I am so glad I started this thread. Grateful for the support!

OP posts:
Freddiecat · 10/12/2003 10:59

I've been really lucky this year and work has turned a blind-eye to me being off to look after DS.

Dp used to take turns with me but he was told he HAS to take it out of his annual leave allowance and is NOT allowed to take unpaid leave as they cannot spare him from the office for more than 25 days a year. As he has been there less than a year they also won't let him take parental leave yet. Unfortunately the law is really wooly on this point IMO and just says you are entitled to "reasonable time off to look after dependants" and doesn't specify whether this can be unpaid or annual leave. He also doesn't have ah HR department and the MD has a book which he interprets how he likes. He also runs into problems because they find it unusual that a man would take time off for his sick child and don't understand that we don't have family near.

It's a sod to take unpaid leave and still have to pay the nursery place but I guess small companies could run into serious financial trouble if they were expected to give employees paid leave for sick children on top of sick pay, maternity pay, holiday pay etc.

I have sometimes taken my (very snotty) DS into work with me to pick up some work to take home so that they can see I am still dedicated and that DS is actually ill.
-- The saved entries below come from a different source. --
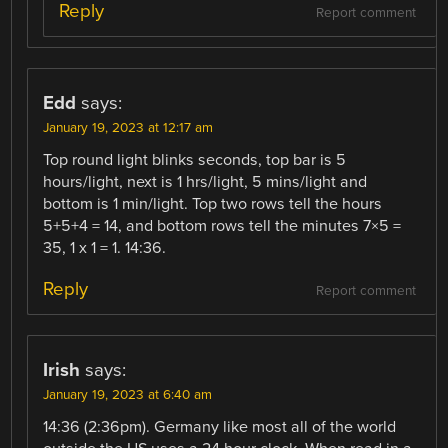
Reply
Report comment
Edd
says:
January 19, 2023 at 12:17 am
Top round light blinks seconds, top bar is 5
hours/light, next is 1 hrs/light, 5 mins/light and
bottom is 1 min/light. Top two rows tell the hours
5+5+4 = 14, and bottom rows tell the minutes 7×5 =
35, 1 x 1 = 1. 14:36.
Reply
Report comment
Irish
says:
January 19, 2023 at 6:40 am
14:36 (2:36pm). Germany like most all of the world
Damn him tho always perks up when he gets into the office!

Freddiecat · 10/12/2003 11:02

Prufrock I think most companies would give you paid leave to sort out a childcare emergency but maybe not to become the childcarer yourself. E.g. if your child becomes ill with something contageous so cannot go to nursery you might be allowed a day to sort out alternative arrangements but if they had to be quarentined for 2 weeks most employers might not want to pay you for all that time.

jimmychoos · 10/12/2003 11:03

So sorry your kids are poorly Fairymum - try not to worry, I'm sure school/ nursery will call you if they are not OK.
I have just had a very bad period of about four weeks where my dd has been ill off and on and between us my partner and I have taken about four days each to look after her. My DD is only 14 months and I find it very hard to judge first thing in the morning whether she is Ok to go to nursery - especially when she has a bad cold and it seems very bad when she first gets up. I always err on the side of keeping her at home if I'm not sure. I have just taken the time and made up by doing extra hours at home and at the weekend - I am lucky that I can do that. Plus I have a supportive boss and some of my colleagues are also parents so know what the pressures are. My DP is a teacher so it's much harder for him to take time off but we do split it 50:50, otherwise one of us gets really behind with work. Like Prufrock I think it's reasonable for both parents to have time off to care for sick children - and you are of course entitled to 13 wks unpaid parental leave. I'm not sure what job you do, but could you speak to your boss about working more flexibly when your kids are poorly? I realise it's hard to do this in what sounds like a 'male' environment.